Describing Patient Heterogeneity in Discrete Choice Preferences for New Kidney Replacement Technologies

Session Information

Category: Dialysis

  • 801 Dialysis: Hemodialysis and Frequent Dialysis

Authors

  • Mir, Nabaan Azwad, University of California San Francisco School of Medicine, San Francisco, California, United States
  • Trieu, Desmond, University of California San Francisco Department of Clinical Pharmacy, San Francisco, California, United States
  • Vargas, Ruben, University of California San Francisco Department of Clinical Pharmacy, San Francisco, California, United States
  • Frassetto, Lynda, University of California San Francisco Department of Medicine, San Francisco, California, United States
  • Roy, Shuvo, University of California San Francisco Department of Bioengineering and Therapeutic Sciences, San Francisco, California, United States
  • Wilson, Leslie, University of California San Francisco Department of Clinical Pharmacy, San Francisco, California, United States
Background

Kidney Replacement Therapies (KRT) do not support the prevalence of ESRD or patient preferences for in-home treatments. Artificial kidney devices can potentially solve both. We provide patient risk benefit tradeoffs for new KRTs to support their first in human use.

Methods

We conducted a discrete choice experiment (DCE) using a previously developed conjoint survey to assess heterogeneity of ESRD patients’ preferences for KRTs (Wilson, 2024). The DCE was a random, full profile, balanced-overlap design using Sawtooth for online administration to 498 patients, who chose from fourteen randomly generated choice pairs of risks (infection, death, device failure, surgeries) and benefits (mobility, diet, pill burden, follow-up, fatigue) of KRTs. We stratified by demographics, education, income, insurance, treatment modality and length. Analysis was mixed-effects regression with attributes as interaction terms, latent class analysis, and simultaneous maximal accessible risk thresholds (SMART).

Results

Race, age, gender groups did not differ significantly in preferences for most risks/benefits of KRT. Mobility remained top priority across demographic groups (femaleβ=1.58, maleβ=1.77; youngβ=1.74, olderβ=1.55). Females significantly more strongly preferred avoiding frequent surgery (β=0.53, p=0.003) and device rejection (β=-0.17, p=0.02). Younger patients significantly preferred avoiding all fatigue (β=0.25 & β=0.26, p=0.02). Moderate income groups had significantly stronger preference for gaining mobility than low income groups (β=0.59, p=0.02), and also had stronger preferences for avoiding all fatigue levels (β=0.36 & 0.55, p=0.008 & 0.0002) and highest mortality risk (β=-0.50, p=0.05), than low income groups.

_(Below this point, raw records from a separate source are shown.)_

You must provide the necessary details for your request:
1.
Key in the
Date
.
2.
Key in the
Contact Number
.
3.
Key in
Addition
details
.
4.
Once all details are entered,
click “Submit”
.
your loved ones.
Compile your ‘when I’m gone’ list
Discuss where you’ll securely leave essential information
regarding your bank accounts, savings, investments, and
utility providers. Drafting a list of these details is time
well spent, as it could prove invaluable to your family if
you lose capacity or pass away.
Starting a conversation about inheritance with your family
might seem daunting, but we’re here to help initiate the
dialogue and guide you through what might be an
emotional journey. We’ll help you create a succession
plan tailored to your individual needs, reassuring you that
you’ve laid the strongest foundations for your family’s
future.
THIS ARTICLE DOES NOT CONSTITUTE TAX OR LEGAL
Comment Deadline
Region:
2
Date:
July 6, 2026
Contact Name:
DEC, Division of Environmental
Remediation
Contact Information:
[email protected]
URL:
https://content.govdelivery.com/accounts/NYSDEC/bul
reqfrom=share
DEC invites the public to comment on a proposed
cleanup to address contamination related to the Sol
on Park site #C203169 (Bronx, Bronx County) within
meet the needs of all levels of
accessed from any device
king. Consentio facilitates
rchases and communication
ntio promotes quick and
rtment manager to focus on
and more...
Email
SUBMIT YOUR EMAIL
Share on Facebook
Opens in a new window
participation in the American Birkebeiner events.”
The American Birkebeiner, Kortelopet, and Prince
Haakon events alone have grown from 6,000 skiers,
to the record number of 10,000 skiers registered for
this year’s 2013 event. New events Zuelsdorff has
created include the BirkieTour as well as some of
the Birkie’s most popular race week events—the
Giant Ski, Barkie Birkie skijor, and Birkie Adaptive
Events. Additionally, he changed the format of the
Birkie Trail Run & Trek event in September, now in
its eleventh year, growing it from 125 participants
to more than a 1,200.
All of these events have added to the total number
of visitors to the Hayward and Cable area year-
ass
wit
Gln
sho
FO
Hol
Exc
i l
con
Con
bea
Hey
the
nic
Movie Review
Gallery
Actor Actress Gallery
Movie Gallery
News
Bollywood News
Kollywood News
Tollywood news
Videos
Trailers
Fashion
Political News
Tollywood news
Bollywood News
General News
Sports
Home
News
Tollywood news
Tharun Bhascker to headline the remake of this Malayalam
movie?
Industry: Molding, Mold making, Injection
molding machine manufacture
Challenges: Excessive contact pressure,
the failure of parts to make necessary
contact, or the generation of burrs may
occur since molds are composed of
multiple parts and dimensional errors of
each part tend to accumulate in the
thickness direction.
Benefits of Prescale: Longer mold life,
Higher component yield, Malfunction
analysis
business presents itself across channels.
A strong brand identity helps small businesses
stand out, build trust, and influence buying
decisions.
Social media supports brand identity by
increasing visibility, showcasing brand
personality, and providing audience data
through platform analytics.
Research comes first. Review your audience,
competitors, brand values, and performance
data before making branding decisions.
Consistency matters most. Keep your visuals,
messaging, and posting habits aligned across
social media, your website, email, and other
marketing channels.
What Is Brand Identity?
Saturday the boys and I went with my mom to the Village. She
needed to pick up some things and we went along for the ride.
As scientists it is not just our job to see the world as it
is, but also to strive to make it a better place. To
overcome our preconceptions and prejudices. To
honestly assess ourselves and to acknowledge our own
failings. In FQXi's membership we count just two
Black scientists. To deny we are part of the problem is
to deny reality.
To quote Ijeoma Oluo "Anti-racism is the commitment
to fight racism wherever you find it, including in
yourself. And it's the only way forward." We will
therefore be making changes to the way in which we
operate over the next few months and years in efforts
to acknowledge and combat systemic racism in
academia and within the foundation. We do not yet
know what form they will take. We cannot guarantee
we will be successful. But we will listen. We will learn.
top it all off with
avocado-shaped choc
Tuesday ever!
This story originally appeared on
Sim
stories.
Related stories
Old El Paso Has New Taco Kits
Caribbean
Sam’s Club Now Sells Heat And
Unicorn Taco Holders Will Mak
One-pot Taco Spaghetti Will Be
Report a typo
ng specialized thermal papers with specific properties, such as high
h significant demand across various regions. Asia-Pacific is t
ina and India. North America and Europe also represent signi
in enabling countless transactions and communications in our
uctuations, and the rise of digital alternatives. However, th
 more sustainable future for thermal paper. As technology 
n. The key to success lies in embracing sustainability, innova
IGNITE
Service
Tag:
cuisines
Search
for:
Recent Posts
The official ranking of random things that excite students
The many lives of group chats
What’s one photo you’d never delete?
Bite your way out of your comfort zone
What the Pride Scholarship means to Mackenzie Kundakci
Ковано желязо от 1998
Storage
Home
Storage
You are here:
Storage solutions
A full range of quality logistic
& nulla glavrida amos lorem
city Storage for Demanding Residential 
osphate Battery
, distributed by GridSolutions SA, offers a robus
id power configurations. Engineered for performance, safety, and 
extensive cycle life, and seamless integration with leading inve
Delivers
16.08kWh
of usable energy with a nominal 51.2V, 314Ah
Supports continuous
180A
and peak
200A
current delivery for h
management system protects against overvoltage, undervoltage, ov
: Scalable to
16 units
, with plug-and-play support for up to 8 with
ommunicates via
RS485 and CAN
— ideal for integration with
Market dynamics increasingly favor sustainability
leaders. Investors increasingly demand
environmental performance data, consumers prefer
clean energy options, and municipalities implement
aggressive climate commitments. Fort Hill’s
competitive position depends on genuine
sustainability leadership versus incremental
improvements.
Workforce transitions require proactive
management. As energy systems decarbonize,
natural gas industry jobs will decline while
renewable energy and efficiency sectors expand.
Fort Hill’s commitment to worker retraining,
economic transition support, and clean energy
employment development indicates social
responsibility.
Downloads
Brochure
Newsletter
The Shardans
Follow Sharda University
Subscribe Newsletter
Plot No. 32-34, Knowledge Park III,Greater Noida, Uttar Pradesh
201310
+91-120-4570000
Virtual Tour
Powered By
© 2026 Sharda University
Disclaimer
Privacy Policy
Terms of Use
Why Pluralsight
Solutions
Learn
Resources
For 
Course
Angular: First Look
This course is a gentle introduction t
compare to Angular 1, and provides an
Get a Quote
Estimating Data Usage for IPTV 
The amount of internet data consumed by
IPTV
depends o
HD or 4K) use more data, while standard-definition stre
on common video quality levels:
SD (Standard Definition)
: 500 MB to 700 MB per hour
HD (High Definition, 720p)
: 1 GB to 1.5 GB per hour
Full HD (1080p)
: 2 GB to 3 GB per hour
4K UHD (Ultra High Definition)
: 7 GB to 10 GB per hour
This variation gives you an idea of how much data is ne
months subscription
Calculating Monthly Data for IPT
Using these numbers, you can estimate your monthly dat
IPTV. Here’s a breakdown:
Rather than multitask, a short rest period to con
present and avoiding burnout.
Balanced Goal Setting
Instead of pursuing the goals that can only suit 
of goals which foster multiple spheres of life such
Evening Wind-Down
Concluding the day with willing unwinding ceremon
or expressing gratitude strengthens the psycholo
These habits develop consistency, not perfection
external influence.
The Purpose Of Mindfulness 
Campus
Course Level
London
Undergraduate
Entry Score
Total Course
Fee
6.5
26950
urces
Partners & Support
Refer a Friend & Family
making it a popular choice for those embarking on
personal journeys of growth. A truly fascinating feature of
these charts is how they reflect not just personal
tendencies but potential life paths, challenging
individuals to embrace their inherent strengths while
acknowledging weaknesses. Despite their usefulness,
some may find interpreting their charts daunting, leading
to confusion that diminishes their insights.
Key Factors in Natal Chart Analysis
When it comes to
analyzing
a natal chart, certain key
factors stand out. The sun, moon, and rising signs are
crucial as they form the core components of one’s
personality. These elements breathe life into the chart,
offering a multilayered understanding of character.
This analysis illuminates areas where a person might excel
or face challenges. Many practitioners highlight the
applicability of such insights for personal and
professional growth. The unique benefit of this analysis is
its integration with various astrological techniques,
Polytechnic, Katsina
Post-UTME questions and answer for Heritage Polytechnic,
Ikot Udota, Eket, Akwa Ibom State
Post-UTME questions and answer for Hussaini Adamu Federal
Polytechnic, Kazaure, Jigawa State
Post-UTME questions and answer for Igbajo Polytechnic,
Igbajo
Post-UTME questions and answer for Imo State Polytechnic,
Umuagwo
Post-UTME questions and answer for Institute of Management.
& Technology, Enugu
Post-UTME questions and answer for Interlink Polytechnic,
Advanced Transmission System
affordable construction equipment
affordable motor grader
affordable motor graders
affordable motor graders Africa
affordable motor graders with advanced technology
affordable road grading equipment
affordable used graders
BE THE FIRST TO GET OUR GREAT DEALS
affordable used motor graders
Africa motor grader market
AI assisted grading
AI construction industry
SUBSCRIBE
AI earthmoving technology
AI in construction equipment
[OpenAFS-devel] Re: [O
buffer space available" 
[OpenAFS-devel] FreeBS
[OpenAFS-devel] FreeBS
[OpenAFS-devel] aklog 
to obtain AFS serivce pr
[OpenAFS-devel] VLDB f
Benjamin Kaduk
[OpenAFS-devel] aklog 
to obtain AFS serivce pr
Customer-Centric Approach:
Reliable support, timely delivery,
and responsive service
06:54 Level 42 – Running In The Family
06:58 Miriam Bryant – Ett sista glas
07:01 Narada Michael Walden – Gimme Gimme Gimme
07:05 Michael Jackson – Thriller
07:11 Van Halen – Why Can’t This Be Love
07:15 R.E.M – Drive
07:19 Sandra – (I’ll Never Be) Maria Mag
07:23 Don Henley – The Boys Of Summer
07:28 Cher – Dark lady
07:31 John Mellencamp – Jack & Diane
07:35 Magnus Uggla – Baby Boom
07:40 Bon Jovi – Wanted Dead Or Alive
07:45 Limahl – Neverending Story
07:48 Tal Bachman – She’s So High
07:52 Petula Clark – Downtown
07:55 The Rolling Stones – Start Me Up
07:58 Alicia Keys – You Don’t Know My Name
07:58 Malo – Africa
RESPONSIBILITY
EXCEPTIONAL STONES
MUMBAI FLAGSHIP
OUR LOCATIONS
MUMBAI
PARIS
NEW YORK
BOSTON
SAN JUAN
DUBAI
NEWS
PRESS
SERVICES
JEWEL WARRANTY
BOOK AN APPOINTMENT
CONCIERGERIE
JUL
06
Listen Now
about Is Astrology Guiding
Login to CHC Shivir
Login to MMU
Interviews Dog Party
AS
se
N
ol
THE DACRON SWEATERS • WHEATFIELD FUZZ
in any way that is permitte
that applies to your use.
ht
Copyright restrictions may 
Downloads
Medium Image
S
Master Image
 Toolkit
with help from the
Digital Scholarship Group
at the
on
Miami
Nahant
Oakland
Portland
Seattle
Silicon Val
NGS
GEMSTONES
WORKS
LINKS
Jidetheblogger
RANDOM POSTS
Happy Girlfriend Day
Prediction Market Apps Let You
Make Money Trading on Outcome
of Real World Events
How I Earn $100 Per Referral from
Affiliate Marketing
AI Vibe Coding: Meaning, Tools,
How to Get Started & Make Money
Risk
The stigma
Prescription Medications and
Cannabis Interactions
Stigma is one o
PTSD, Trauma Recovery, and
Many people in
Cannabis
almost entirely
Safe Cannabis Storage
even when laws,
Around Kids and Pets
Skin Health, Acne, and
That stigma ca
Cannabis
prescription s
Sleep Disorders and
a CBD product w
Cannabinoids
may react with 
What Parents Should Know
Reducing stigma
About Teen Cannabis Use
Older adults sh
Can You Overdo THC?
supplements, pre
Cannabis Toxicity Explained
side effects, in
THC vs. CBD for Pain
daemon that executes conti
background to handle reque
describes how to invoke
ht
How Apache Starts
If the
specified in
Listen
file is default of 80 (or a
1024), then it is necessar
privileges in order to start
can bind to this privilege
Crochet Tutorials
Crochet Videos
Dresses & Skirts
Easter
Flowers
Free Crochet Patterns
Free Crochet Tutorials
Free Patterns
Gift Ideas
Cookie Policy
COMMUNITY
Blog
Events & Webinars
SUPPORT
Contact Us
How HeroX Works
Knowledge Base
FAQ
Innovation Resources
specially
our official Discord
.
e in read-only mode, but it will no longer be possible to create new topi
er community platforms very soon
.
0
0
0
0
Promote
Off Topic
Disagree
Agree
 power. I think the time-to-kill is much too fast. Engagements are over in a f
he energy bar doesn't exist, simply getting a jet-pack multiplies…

Group2 of latent class analysis showed much stronger preferences for gaining highest mobility (β=3.7vsβ=0.48) and other KRT benefits (avoiding fatigue: β=1.09vsβ=0.68), and similar preferences for avoiding their risks than Group1. SMART analysis shows effects of trading simultaneous risks for gains in each benefit.

Conclusion

Strongest patient preferences were for improving mobility. Patients were willing to make risk-benefit tradeoffs needed for KRT acceptance. The CKD patients with strongest preferences for making the risk/benefit trade-offs for use of KRTs could be early adopters for their first in human approval.